Items from a data source
--

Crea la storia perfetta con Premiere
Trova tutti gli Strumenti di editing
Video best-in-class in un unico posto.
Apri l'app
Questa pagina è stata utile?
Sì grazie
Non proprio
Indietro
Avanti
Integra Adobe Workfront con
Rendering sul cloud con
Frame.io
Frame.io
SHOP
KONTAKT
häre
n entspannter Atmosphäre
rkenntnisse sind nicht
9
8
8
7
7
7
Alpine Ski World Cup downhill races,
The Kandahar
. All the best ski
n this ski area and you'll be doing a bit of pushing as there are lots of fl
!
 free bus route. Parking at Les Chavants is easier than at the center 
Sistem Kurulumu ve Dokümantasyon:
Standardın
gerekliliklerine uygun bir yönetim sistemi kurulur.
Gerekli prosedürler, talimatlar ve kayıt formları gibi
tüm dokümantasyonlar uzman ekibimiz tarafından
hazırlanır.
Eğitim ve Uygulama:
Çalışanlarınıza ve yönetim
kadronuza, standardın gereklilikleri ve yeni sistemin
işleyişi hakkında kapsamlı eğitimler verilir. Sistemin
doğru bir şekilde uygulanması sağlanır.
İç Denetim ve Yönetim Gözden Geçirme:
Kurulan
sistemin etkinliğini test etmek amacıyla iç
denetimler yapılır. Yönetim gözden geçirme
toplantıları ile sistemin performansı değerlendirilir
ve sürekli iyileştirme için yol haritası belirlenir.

--

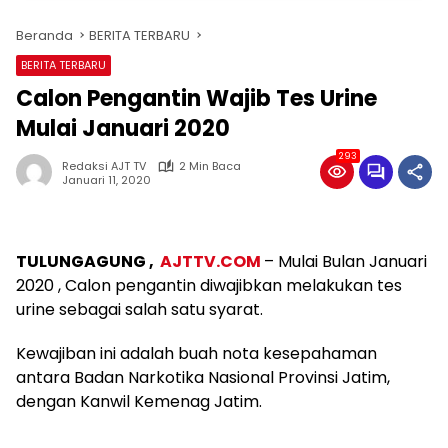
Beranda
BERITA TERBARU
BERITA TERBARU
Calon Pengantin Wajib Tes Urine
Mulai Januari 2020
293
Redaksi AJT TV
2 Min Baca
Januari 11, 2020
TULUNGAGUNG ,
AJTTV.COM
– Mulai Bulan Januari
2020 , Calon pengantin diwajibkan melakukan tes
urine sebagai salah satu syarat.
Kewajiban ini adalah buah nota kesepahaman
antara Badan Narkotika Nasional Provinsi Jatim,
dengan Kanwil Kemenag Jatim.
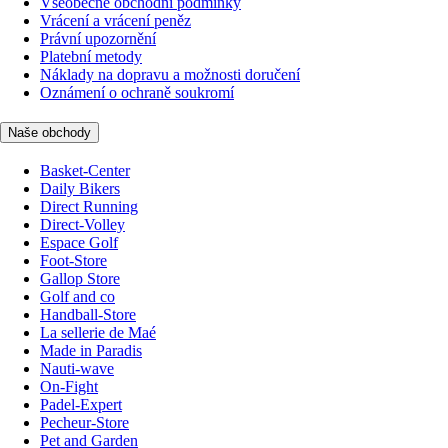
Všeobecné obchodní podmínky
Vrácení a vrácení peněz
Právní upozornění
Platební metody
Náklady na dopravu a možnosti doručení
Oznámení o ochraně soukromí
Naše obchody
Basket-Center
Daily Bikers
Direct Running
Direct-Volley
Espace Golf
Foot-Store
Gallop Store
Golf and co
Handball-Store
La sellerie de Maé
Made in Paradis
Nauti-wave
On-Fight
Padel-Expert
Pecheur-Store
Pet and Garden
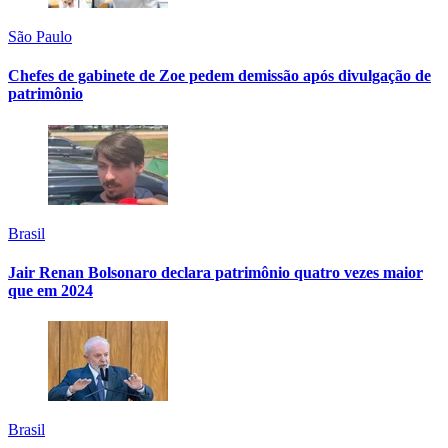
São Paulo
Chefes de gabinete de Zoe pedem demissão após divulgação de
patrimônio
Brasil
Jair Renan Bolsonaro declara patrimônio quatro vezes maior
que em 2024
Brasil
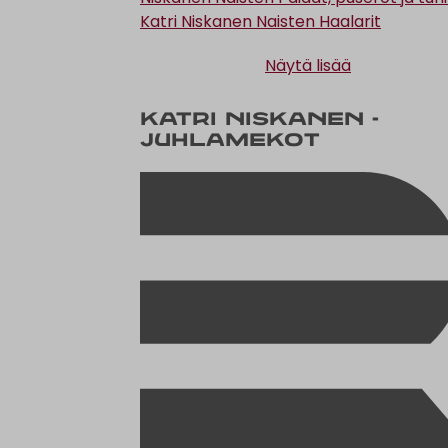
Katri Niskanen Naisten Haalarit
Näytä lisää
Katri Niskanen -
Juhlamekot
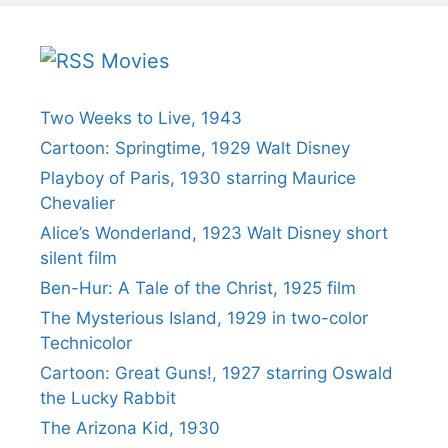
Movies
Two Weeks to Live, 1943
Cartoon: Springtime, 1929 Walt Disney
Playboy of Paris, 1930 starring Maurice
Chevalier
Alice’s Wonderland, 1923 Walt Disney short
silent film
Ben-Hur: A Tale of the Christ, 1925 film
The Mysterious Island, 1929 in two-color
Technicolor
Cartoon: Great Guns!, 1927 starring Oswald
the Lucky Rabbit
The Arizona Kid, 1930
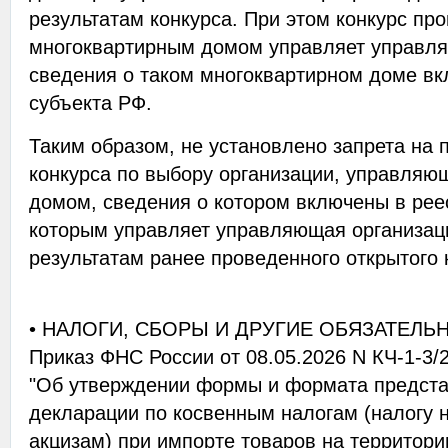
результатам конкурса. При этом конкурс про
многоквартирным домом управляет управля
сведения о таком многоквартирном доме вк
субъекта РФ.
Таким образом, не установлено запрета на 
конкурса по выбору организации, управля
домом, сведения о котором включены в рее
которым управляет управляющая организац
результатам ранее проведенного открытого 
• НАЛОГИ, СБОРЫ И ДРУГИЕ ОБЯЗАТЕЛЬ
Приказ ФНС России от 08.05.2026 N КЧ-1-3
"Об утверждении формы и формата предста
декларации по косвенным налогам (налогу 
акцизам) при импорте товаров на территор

--

» Assignment
Taking the entries above, write out exactly the lines starting with the line containing "the best ski" and going on through the line containing "Gerekli prosedürler, talimatlar", both included, and nothing else.

» Task response
. All the best ski
n this ski area and you'll be doing a bit of pushing as there are lots of fl
!
 free bus route. Parking at Les Chavants is easier than at the center 
Sistem Kurulumu ve Dokümantasyon:
Standardın
gerekliliklerine uygun bir yönetim sistemi kurulur.
Gerekli prosedürler, talimatlar ve kayıt formları gibi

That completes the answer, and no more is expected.